BEGIN Input

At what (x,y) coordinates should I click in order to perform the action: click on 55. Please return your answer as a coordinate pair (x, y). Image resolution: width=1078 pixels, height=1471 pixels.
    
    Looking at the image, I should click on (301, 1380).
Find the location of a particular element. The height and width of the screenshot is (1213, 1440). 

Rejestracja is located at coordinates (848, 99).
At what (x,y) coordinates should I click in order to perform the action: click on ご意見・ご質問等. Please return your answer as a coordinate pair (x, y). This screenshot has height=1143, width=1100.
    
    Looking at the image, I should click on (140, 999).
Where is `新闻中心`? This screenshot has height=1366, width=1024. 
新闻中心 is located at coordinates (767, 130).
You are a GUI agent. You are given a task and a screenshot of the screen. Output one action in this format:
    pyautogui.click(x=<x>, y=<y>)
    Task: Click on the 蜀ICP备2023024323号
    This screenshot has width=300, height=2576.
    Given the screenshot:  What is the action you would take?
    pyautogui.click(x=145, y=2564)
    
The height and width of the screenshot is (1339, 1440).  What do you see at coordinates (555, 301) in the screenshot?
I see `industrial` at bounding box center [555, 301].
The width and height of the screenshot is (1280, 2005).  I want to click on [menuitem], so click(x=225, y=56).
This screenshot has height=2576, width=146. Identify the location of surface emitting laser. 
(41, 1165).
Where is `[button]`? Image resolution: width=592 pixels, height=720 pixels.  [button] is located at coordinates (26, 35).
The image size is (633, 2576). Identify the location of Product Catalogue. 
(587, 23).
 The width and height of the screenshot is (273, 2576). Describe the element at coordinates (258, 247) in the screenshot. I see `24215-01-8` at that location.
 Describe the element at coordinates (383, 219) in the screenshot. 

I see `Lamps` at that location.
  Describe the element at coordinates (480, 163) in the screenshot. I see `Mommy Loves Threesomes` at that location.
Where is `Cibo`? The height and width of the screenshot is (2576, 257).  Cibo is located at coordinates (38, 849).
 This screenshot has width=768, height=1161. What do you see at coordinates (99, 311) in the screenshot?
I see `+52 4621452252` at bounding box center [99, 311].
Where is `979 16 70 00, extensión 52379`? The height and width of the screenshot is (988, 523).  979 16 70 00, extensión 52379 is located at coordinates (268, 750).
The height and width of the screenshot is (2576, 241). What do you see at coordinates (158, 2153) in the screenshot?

END Input

• **Task to carry out**:
Return all the data above once more, precisely as given.

• **Answer area**:
At what (x,y) coordinates should I click in order to perform the action: click on 55. Please return your answer as a coordinate pair (x, y). Image resolution: width=1078 pixels, height=1471 pixels.
    
    Looking at the image, I should click on (301, 1380).
Find the location of a particular element. The height and width of the screenshot is (1213, 1440). 

Rejestracja is located at coordinates (848, 99).
At what (x,y) coordinates should I click in order to perform the action: click on ご意見・ご質問等. Please return your answer as a coordinate pair (x, y). This screenshot has height=1143, width=1100.
    
    Looking at the image, I should click on (140, 999).
Where is `新闻中心`? This screenshot has height=1366, width=1024. 
新闻中心 is located at coordinates (767, 130).
You are a GUI agent. You are given a task and a screenshot of the screen. Output one action in this format:
    pyautogui.click(x=<x>, y=<y>)
    Task: Click on the 蜀ICP备2023024323号
    This screenshot has width=300, height=2576.
    Given the screenshot:  What is the action you would take?
    pyautogui.click(x=145, y=2564)
    
The height and width of the screenshot is (1339, 1440).  What do you see at coordinates (555, 301) in the screenshot?
I see `industrial` at bounding box center [555, 301].
The width and height of the screenshot is (1280, 2005).  I want to click on [menuitem], so click(x=225, y=56).
This screenshot has height=2576, width=146. Identify the location of surface emitting laser. 
(41, 1165).
Where is `[button]`? Image resolution: width=592 pixels, height=720 pixels.  [button] is located at coordinates (26, 35).
The image size is (633, 2576). Identify the location of Product Catalogue. 
(587, 23).
 The width and height of the screenshot is (273, 2576). Describe the element at coordinates (258, 247) in the screenshot. I see `24215-01-8` at that location.
 Describe the element at coordinates (383, 219) in the screenshot. 

I see `Lamps` at that location.
  Describe the element at coordinates (480, 163) in the screenshot. I see `Mommy Loves Threesomes` at that location.
Where is `Cibo`? The height and width of the screenshot is (2576, 257).  Cibo is located at coordinates (38, 849).
 This screenshot has width=768, height=1161. What do you see at coordinates (99, 311) in the screenshot?
I see `+52 4621452252` at bounding box center [99, 311].
Where is `979 16 70 00, extensión 52379`? The height and width of the screenshot is (988, 523).  979 16 70 00, extensión 52379 is located at coordinates (268, 750).
The height and width of the screenshot is (2576, 241). What do you see at coordinates (158, 2153) in the screenshot?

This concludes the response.